Unashamedly stolen in it's entirety from Magsx2 wonderful blog at.. http://magsx2.wordpress.com/
An Aussie pirate walks into a bar with a wooden leg, a hook and an eye patch.
The Barman says ‘Sheesh – How’d you lose the leg’
The Pirate says ‘Arrrrr – A shark took it off at the knee’
The Barman says ‘Thats no good, what about the hand?’
The Piarate says ‘Arrrrg – Lost it in a bloody bar brawl’
The Barman says ‘Jeez – Well what about the eye then?’
The Pirate says ‘Thats easy a seagul crapped in it’
The Barman says ‘What?!?!’
The Pirate says ‘Arrrrrrr…I’d only had the hook one day…’
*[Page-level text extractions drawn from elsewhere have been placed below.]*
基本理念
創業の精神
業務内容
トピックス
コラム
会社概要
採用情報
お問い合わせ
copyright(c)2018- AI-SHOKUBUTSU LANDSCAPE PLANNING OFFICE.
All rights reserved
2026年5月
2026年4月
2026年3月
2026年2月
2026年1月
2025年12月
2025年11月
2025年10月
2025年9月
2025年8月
A man and his wife were sitting in the living room and he said to her, “Just so you know, I never want to live in a vegetative state, dependent on some machine and fluids from a bottle. If that ever happens, just pull the plug.”
His wife got up, unplugged the TV and threw out all of his beer.
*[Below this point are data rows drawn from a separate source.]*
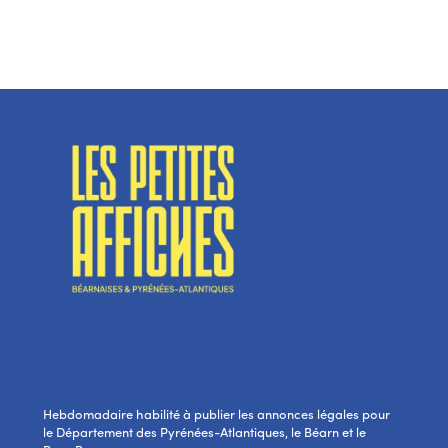
Hebdomadaire habilité à publier les annonces légales pour
le Département des Pyrénées-Atlantiques, le Béarn et le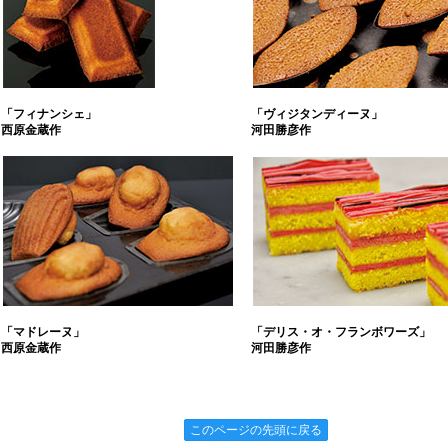
「フィナンシェ」
「ヴィジタンディーヌ」
西原金蔵作
河田勝彦作
「マドレーヌ」
「デリス・オ・フランボワーズ」
西原金蔵作
河田勝彦作
このページの先頭に戻る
A bloke escapes from prison where he has been for 15 years. He breaks into a house to look for money, beer and guns and finds a young Australian couple in bed. He orders the bloke out of bed and ties him to a chair. While tying the girl to the bed he gets on top of her, kisses her neck, then goes into the bathroom.
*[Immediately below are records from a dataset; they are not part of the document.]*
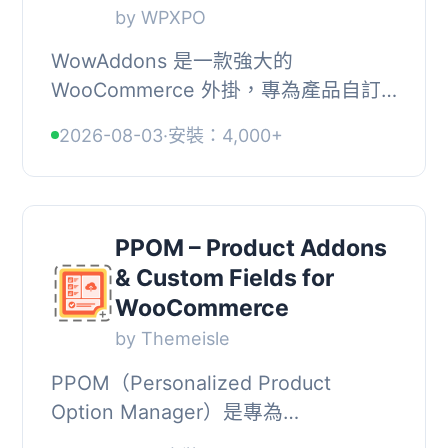
by WPXPO
WowAddons 是一款強大的
WooCommerce 外掛，專為產品自訂
化設計，提供多種自訂欄位選項，讓顧
2026-08-03
·
安裝：4,000+
客能夠根據需求選擇產品，並透過附加
選項提升銷售額。, , 【主要...
PPOM – Product Addons
& Custom Fields for
WooCommerce
by Themeisle
PPOM（Personalized Product
Option Manager）是專為
WooCommerce 商店設計的外掛，讓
While the man is in the bathroom, the husband tells the wife: “Listen, this guy’s an escaped inmate, look at his clothes! He probably spent lots of time in jail and hasn’t seen a woman in years… I saw how he kissed your
neck. If he wants sex, don’t resist, don’t complain. Do whatever he tells you. Satisfy him no matter how much he nauseates you. This guy is probably dangerous. If he gets angry, he’ll kill us. Be strong, honey. I love you.”
To which the wife responds: “He wasn’t kissing my neck. He was whispering in my ear. He told me he was gay,thought you were cute, and asked if we had any Vaseline. I told him it was in the bathroom. Be strong honey, I love you too!”